Her hands trembled so hard she could barely hold them still, but she managed to cover her eyes in a feeble attempt to block out the carnage. It didn’t stop the horrific images that flashed in her mind, or the many questions. And it certainly did nothing for the soul-crushing guilt that filled her.


Why? she cried. Why? Dear God, what have I done? What have I done?

How long have you been writing?
A favorite baby photo of mine shows me with a newspaper in front of me and a pencil behind my ear, suggesting it’s been since before I could walk. Actually I’ve been writing a little less time than that. But the photo is prophetic in that I also became a newspaper reporter.

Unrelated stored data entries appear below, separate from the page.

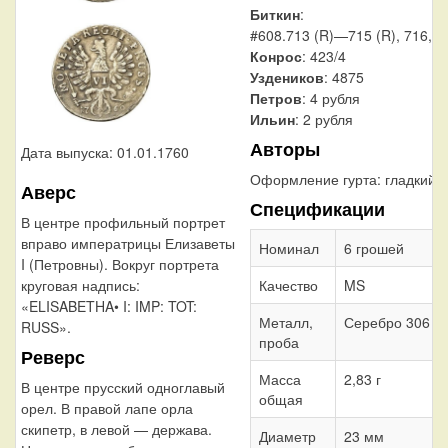
Биткин
:
#608.713 (R)—715 (R), 716, 7
Конрос
: 423/4
Уздеников
: 4875
Петров
: 4 рубля
Ильин
: 2 рубля
Авторы
Дата выпуска: 01.01.1760
Оформление гурта:
гладкий
Аверс
Спецификации
В центре профильный портрет
вправо императрицы Елизаветы
Номинал
6 грошей
I (Петровны). Вокруг портрета
Качество
MS
круговая надпись:
«ELISABETHA• I: IMP: TOT:
Металл,
Серебро 306
RUSS».
проба
Реверс
Масса
2,83 г
В центре прусский одноглавый
общая
орел. В правой лапе орла
скипетр, в левой — держава.
Диаметр
23 мм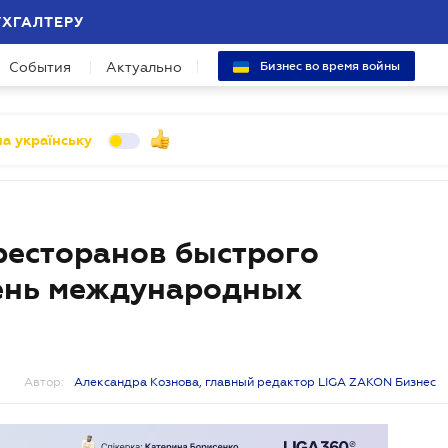
УХГАЛТЕРУ
События
Актуально
Бизнес во время войны
а українську
ресторанов быстрого
чень международных
Автор:
Александра Кознова, главный редактор LIGA ZAKON Бизнес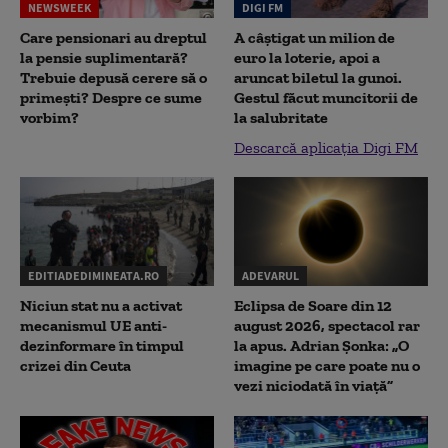
NEWSWEEK
DIGI FM
Care pensionari au dreptul
A câștigat un milion de
la pensie suplimentară?
euro la loterie, apoi a
Trebuie depusă cerere să o
aruncat biletul la gunoi.
primești? Despre ce sume
Gestul făcut muncitorii de
vorbim?
la salubritate
Descarcă aplicația Digi FM
EDITIADEDIMINEATA.RO
ADEVARUL
Niciun stat nu a activat
Eclipsa de Soare din 12
mecanismul UE anti-
august 2026, spectacol rar
dezinformare în timpul
la apus. Adrian Șonka: „O
crizei din Ceuta
imagine pe care poate nu o
vezi niciodată în viață”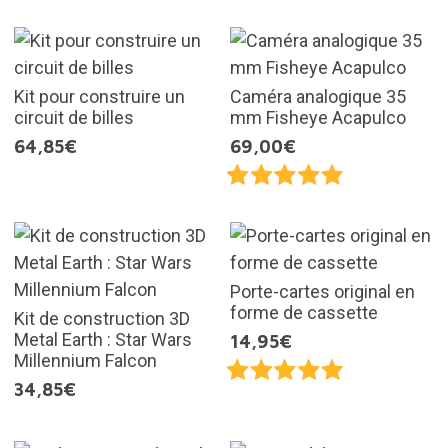
Kit pour construire un
Caméra analogique 35
circuit de billes
mm Fisheye Acapulco
64,85€
69,00€
Porte-cartes original en
forme de cassette
Kit de construction 3D
Metal Earth : Star Wars
14,95€
Millennium Falcon
34,85€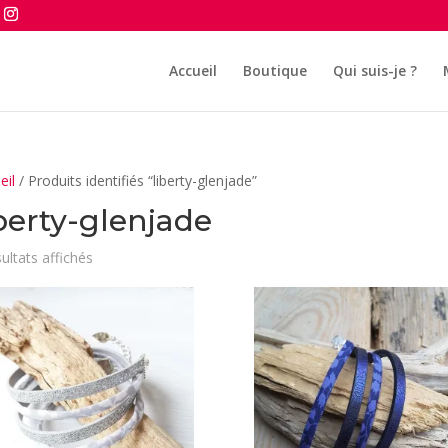
Accueil
Boutique
Qui suis-je ?
eil
/ Produits identifiés “liberty-glenjade”
iberty-glenjade
Trié
sultats affichés
du
plus
récent
au
plus
ancien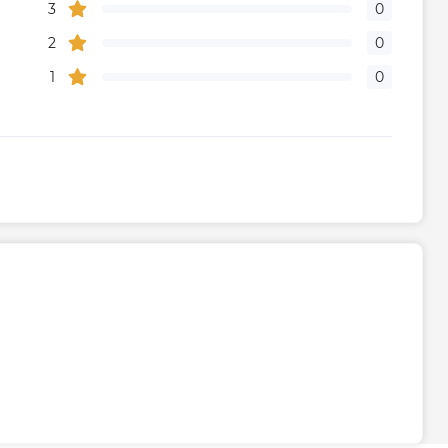
3
0
2
0
1
0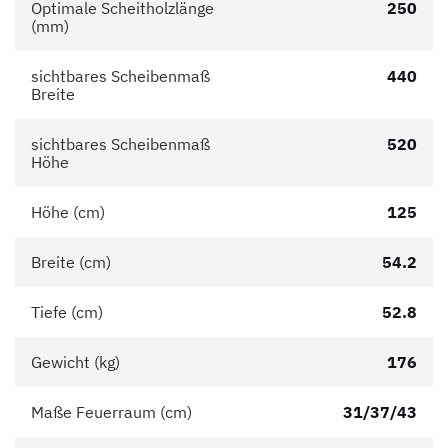
Optimale Scheitholzlänge
250
(mm)
sichtbares Scheibenmaß
440
Breite
sichtbares Scheibenmaß
520
Höhe
Höhe (cm)
125
Breite (cm)
54.2
Tiefe (cm)
52.8
Gewicht (kg)
176
Maße Feuerraum (cm)
31/37/43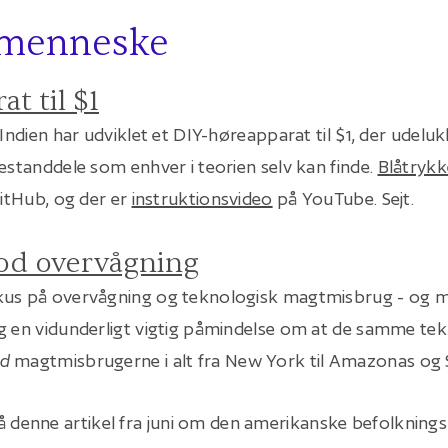
 menneske
t til $1
 Indien har udviklet et DIY-høreapparat til $1, der udelu
bestanddele som enhver i teorien selv kan finde.
Blåtrykk
GitHub, og der er
instruktionsvideo
på YouTube. Sejt.
od overvågning
kus på overvågning og teknologisk magtmisbrug - og m
g en vidunderligt vigtig påmindelse om at de samme tek
d
magtmisbrugerne i alt fra New York til Amazonas og S
 denne artikel fra juni om den amerikanske befolkning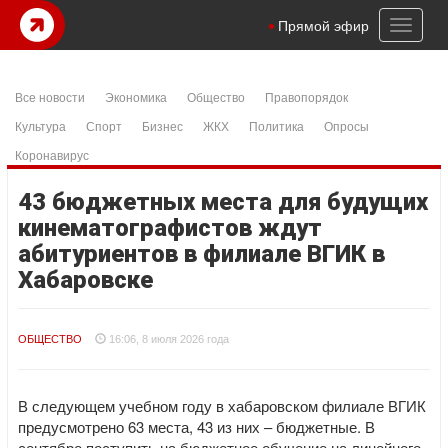
Toggl
Прямой эфир
naviga
Все новости
Экономика
Общество
Правопорядок
Культура
Спорт
Бизнес
ЖКХ
Политика
Опросы
Коронавирус
43 бюджетных места для будущих
кинематографистов ждут
абитуриентов в филиале ВГИК в
Хабаровске
ОБЩЕСТВО
16:06, 8 июля 2026 года
В следующем учебном году в хабаровском филиале ВГИК
предусмотрено 63 места, 43 из них – бюджетные. В
сентябре поступить на бюджетное обучение на линейного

What inspired you to write Lizzie Borden, Zombie Hunter?
I always was intrigued by Lizzie Borden and realized that the murders could be viewed in another way, especially once I studied the autopsy records and photos. Why else would the victims have been so viciously hit in the head—unless they’d become zombies?

What was the weirdest thing you had to Google while doing research?
Probably axe murders. I wondered how prolific they were…

Lizzie Borden, Zombie Hunter would make a great film. Would you want to turn your book into a movie?
I agree it would! You have a heroine everyone knows, or thinks they know, action, adventure, horror and family drama. Oh, and maybe a touch of romance. All the ingredients for a great movie!

Which of your characters do you relate to most and why?
I felt rather sorry for Lizzie’s sister, Emma. She stands by her sister throughout her ordeal, but is often overlooked and misunderstood, I think. In real life, it had to be terrible to go from a private life to being thrust into the public and endure the endless speculations on what really happened. I like Lizzie’s take charge attitude in the book, however. She does what’s needed to be done.

What is a secret about you that nobody else knows?
Then it wouldn’t be a secret, right? ☺

What book have you read too many times to count?
I have re-read Stephen King’s Salem Lot and Bram Stoker’s Dracula quite a few times. I still like to pick them up once in a while.

What is the best piece of writing advice you ever received?
Don’t quit. 

If you could hop into the life of any fictional character, who would it be and why?
I think it would be interesting to step into the shoes of someone living in Fall River at the time of the Borden murders and see firsthand what really went on. It could be a real eye-opener.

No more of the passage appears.